## TASK TO CARRY OUT
Using the records below, output the stretch that opens with the line containing "Likestillings- og diskrimineringsombudet" and closes with the line containing "Serviceerklæring", exactly and including both lines, with nothing more.

Saved data entries:
◇ ◇ ◇

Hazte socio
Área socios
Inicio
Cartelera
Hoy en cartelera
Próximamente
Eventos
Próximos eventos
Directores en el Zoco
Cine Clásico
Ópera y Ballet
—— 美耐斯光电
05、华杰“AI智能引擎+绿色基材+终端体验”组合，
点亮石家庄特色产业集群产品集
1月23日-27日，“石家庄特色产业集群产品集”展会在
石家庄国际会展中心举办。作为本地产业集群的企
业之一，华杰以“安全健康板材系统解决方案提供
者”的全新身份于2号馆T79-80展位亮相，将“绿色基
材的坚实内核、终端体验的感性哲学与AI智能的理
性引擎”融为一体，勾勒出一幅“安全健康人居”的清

◇ ◇ ◇

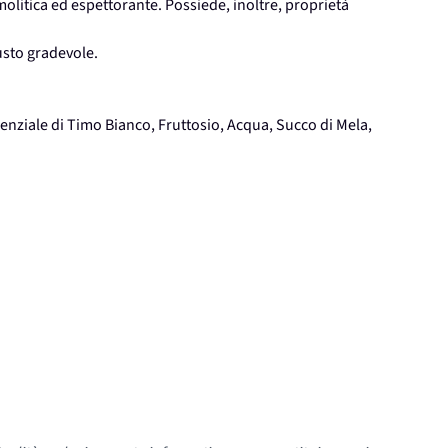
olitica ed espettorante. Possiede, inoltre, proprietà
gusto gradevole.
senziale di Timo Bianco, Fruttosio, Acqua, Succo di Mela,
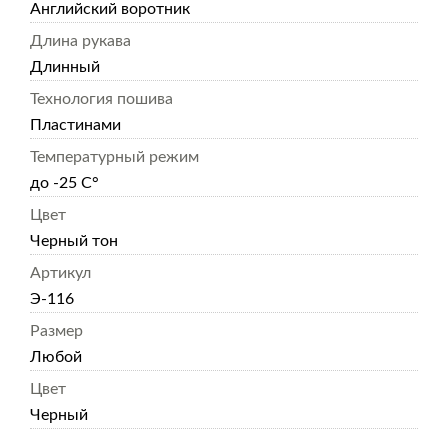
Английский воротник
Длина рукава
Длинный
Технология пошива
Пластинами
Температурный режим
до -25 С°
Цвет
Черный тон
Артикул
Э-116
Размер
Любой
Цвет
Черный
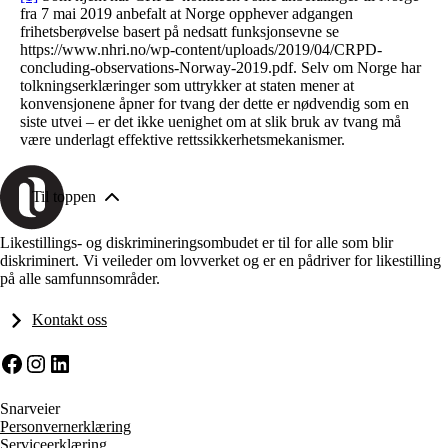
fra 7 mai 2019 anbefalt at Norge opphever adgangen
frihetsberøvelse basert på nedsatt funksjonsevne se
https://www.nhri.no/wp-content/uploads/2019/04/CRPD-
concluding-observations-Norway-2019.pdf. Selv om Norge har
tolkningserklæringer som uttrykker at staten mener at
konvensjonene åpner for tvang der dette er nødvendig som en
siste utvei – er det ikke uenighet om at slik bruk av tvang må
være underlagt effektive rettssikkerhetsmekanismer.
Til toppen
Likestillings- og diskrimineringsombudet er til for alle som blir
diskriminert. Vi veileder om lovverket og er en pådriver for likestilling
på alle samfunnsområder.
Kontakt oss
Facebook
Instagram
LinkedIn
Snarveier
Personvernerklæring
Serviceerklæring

◇ ◇ ◇

## TASK RESPONSE
Likestillings- og diskrimineringsombudet er til for alle som blir
diskriminert. Vi veileder om lovverket og er en pådriver for likestilling
på alle samfunnsområder.
Kontakt oss
Facebook
Instagram
LinkedIn
Snarveier
Personvernerklæring
Serviceerklæring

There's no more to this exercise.